● **RECORDS TO USE**
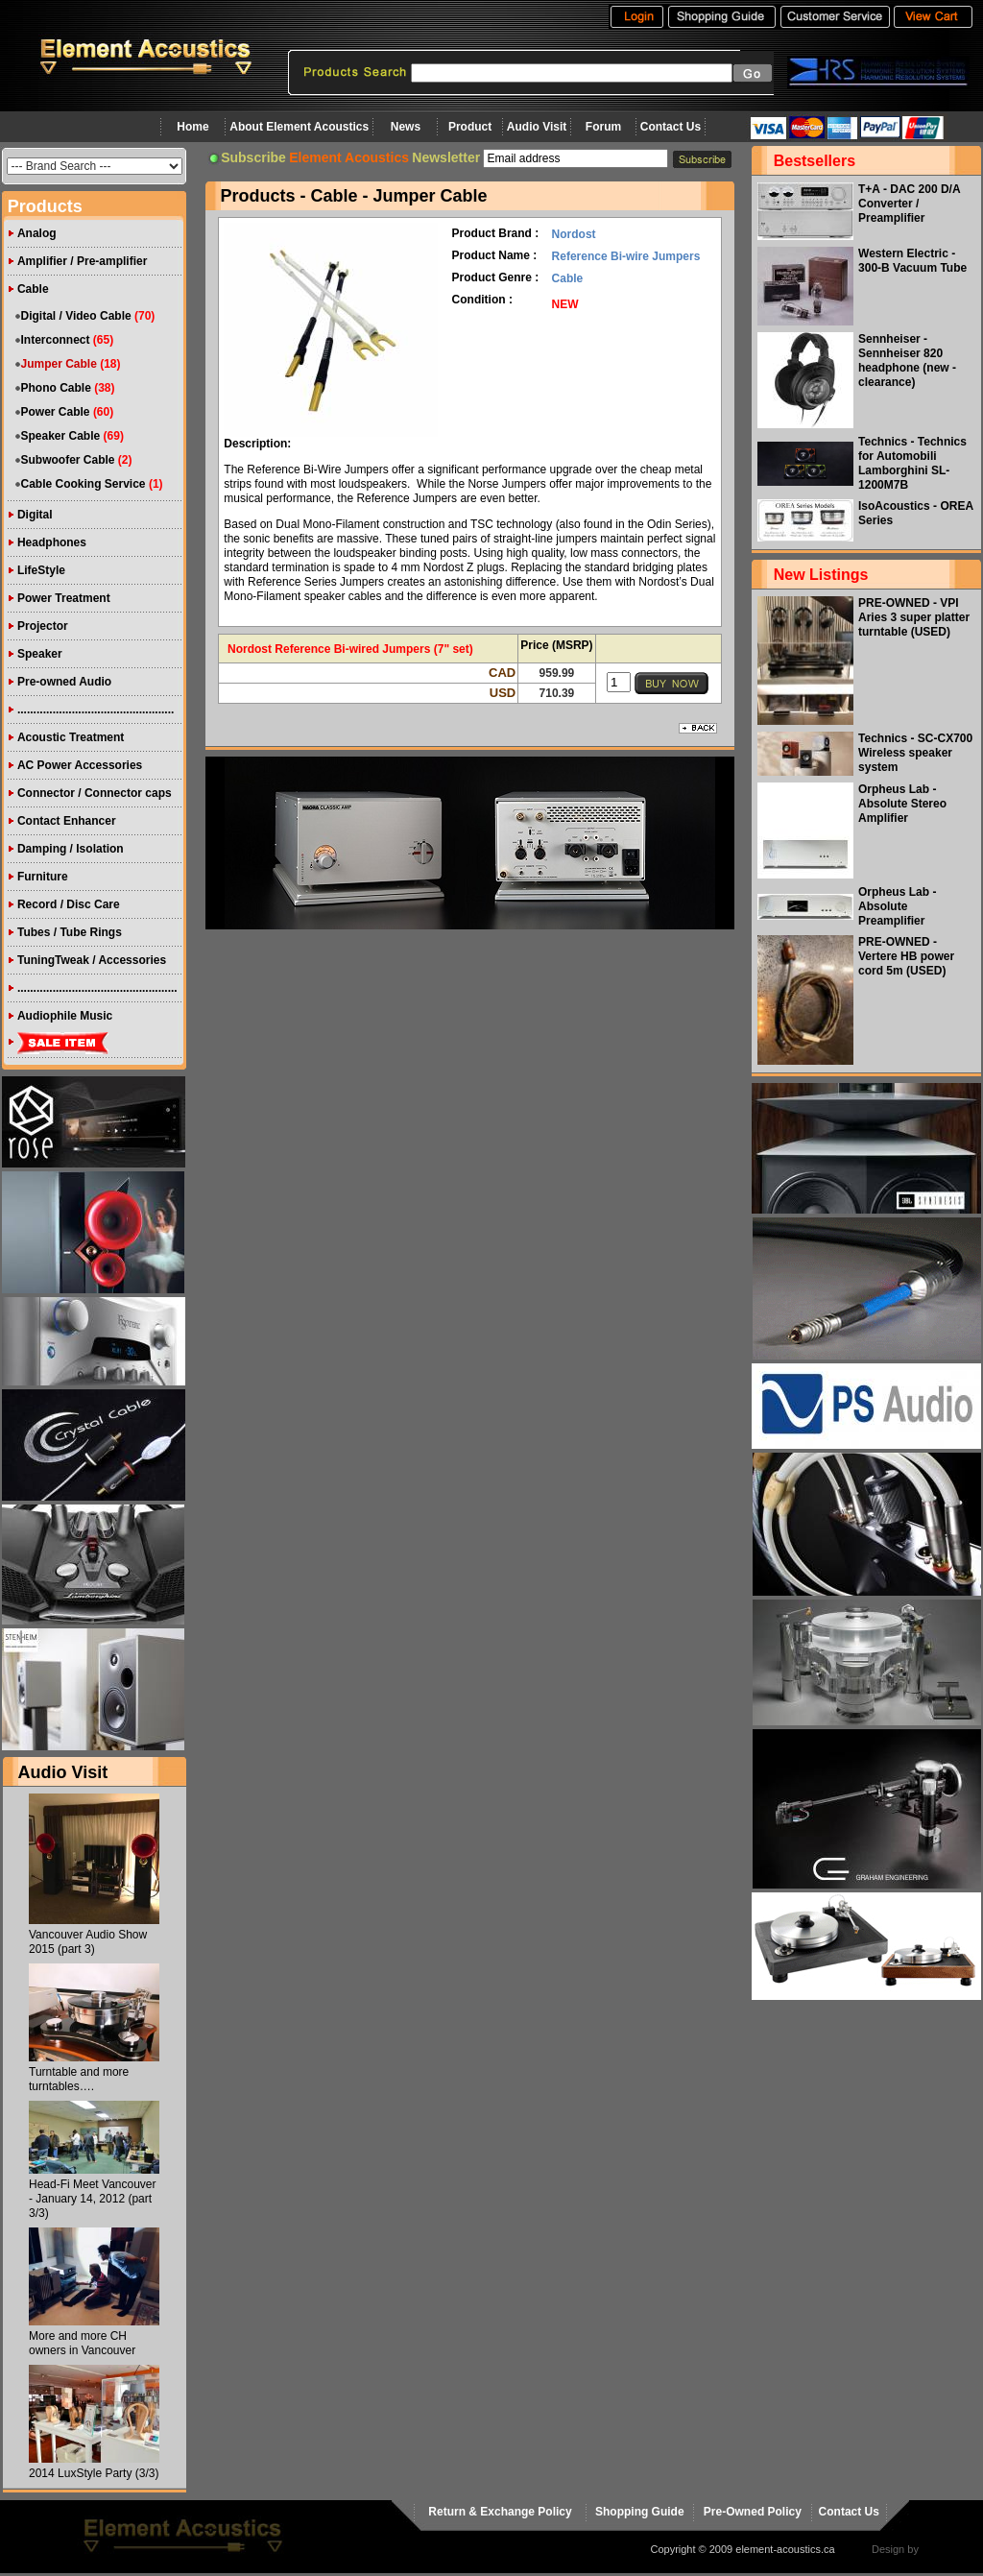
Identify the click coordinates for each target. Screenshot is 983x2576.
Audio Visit (536, 126)
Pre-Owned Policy (753, 2511)
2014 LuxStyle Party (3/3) (93, 2473)
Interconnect (55, 340)
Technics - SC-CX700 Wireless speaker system (915, 753)
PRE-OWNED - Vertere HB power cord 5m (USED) (906, 956)
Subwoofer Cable (68, 460)
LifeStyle (41, 570)
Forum (603, 126)
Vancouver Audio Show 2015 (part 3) (88, 1942)
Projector (42, 626)
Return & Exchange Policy (499, 2511)
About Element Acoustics (299, 126)
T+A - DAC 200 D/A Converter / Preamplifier (909, 203)
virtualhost (946, 2549)
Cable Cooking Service (83, 484)
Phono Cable (56, 388)
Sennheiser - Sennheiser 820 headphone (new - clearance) (907, 360)
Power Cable (55, 412)
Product (470, 126)
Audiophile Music (64, 1016)
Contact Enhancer (66, 821)
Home (192, 126)
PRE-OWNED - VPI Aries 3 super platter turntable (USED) (914, 617)
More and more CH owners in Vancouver (82, 2343)
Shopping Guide (639, 2511)
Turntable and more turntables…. (79, 2079)
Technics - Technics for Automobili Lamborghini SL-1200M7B (912, 463)
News (405, 126)
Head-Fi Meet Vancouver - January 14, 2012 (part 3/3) (92, 2199)
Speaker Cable (61, 436)
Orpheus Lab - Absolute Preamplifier (897, 906)
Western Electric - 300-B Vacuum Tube (912, 261)
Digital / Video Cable (76, 316)
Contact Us (670, 126)
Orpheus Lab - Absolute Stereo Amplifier (902, 803)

● **WHAT TO PRODUCE**
Only one stretch of the data is wanted: the lines from the one with "Western Electric - 300-B" through the last, repeated exactly.

● **RESPONSE TO THE TASK**
Western Electric - 300-B Vacuum Tube (912, 261)
Digital / Video Cable (76, 316)
Contact Us (670, 126)
Orpheus Lab - Absolute Stereo Amplifier (902, 803)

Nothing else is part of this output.